On the day after a weekend of mayhem, it’s important to focus on those who’ve been detained, arrested or imprisoned this weekend at the G20 summit just for doing their jobs: the journalists who were in the wrong place at the wrong time or looked the wrong way.
The hundreds of citizens, onlookers, and even joggers who were detained, arrested or imprisoned should be angry and have their stories told too.
But for the sake of solid information about these events, we should really be concerned about the people who had formal G20 media accreditation issued by the federal government’s summit office and who were still kept from doing their jobs.
• CTV News Channel producer Farzad Fatholahzadeh. He says he was looking to hand off his tape to another producer behind one of the police lines Saturday afternoon, and with his media pass clearly visible, a dozen police officers approached him. They asked him what he was doing there. Fatholahzadeh says he pointed to his news truck, the police told him to relax and then arrested him. His hands were fastened with plastic ties and he was brought to the Eastern Ave. detention centre. Six hours later he was released with no charges against him.

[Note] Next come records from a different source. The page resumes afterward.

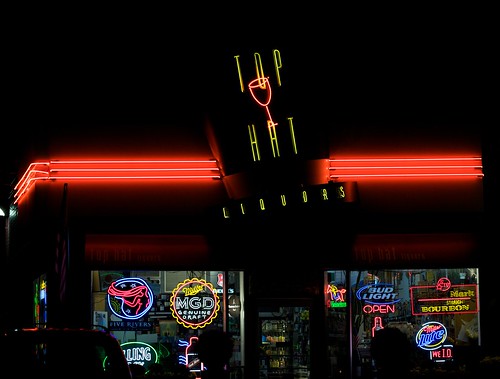 Where is `red lighting`? Image resolution: width=500 pixels, height=379 pixels. red lighting is located at coordinates (387, 161), (388, 168), (389, 175). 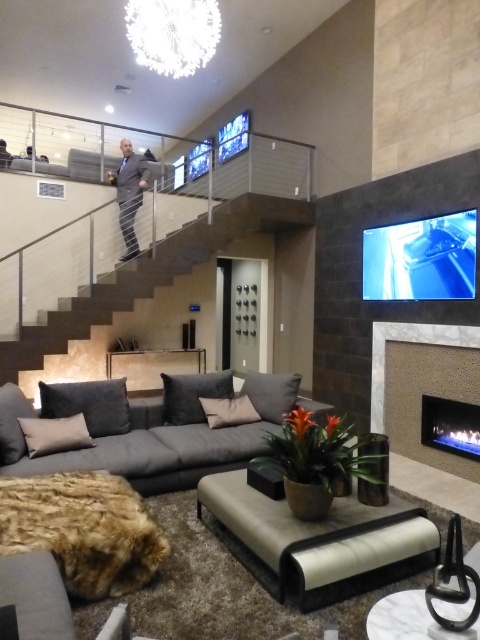 Question: Does dark gray fabric couch at center come in front of dark gray stone stairs at center?

Choices:
 (A) no
 (B) yes

Answer: (B)

Question: Among these points, which one is nearest to the camera?

Choices:
 (A) (140, 289)
 (B) (415, 358)
 (C) (130, 188)
 (D) (320, 406)

Answer: (D)

Question: Estimate the real-world distances between objects in this image. Which object is farther from the dark gray fabric couch at center?

Choices:
 (A) matte gray ottoman at center
 (B) matte beige fireplace at lower right

Answer: (B)

Question: Does matte gray ottoman at center have a lesser width compared to dark gray stone stairs at center?

Choices:
 (A) no
 (B) yes

Answer: (B)

Question: Which of these objects is positioned farthest from the matte beige fireplace at lower right?

Choices:
 (A) dark gray suit at upper center
 (B) dark gray fabric couch at center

• National Post photographers Brett Gundlock and Colin O’Connor. The two were arrested and taken into custody Saturday at about 6 p.m. while taking shots of the clashes between police and demonstrators. They were charged with obstruct peace officer and unlawful assembly. They spent 24 hours in custody at the Eastern Ave. detention centre.
• Canadian Press reporter Terry Pedwell. He was detained for two hours in Huntsville while covering the G8 meeting, after police found he was carrying a standard-issue (for reporters covering demonstrations) gas mask in his trunk.
• Jesse Rosenfeld a Canadian freelance journalist based in Ramallah. He was covering what had been a peaceful demonstration on the Esplanade when two police officers grabbed him at about 11 p.m. He did not have an official media accreditation, but that’s no excuse for the abuse he suffered. The case is getting widespread publicity because TVO host Steve Paikin witnessed and tweeted about it. The following are Paikin’s tweets during the arrest and beating:
“they repeated they would arrest me if i didn’t leave. as i was escorted away from the demonstration, i saw two officers hold a journalist.” https://twitter.com/spaikin/status/17137794505
“the journalist identified himself as working for “the guardian.” he talked too much and pissed the police off. two officers held him….”https://twitter.com/spaikin/status/17137826780
“a third punched him in the stomach. totally unnecessary. the man collapsed. then the third officer drove his elbow into the man’s back.” https://twitter.com/spaikin/status/17137863106
“the officer who escorted me away from the demo said, “yeah, that shouldn’t have happened.” he is correct. there was no cause for it.” https://twitter.com/spaikin/status/17137918390
the demonstration on the esplanade was peaceful. it was like an old sit in. no one was aggressive. and yet riot squad officers moved in. https://twitter.com/spaikin/status/17138017712
Let’s get beyond the burning cars and smashed-in windows. Those acts of hooliganism come with G20 summits and they are completely predictable. By all accounts, the police simply let the cars burn and the windows be smashed. They were even lauded for their restraint by some. It was later Saturday and through the day Sunday that became really crazy. Because that’s when police, possibly frustrated at being ineffective with the Black Bloc when they were rioting, turned on activists, onlookers and just plain regular people randomly, people who happened to be in the way at the wrong time. Including journalists doing their job.
There will be many official reports filed about this weekend of protest in Toronto. I ask that at least a portion of those reports be reserved for coming up with better ways to allow accredited journalists do their jobs – whether or not the situation is uncontrolled and frantic. If we go through the hassle of formal accreditation, let’s make sure it means something when it really matters.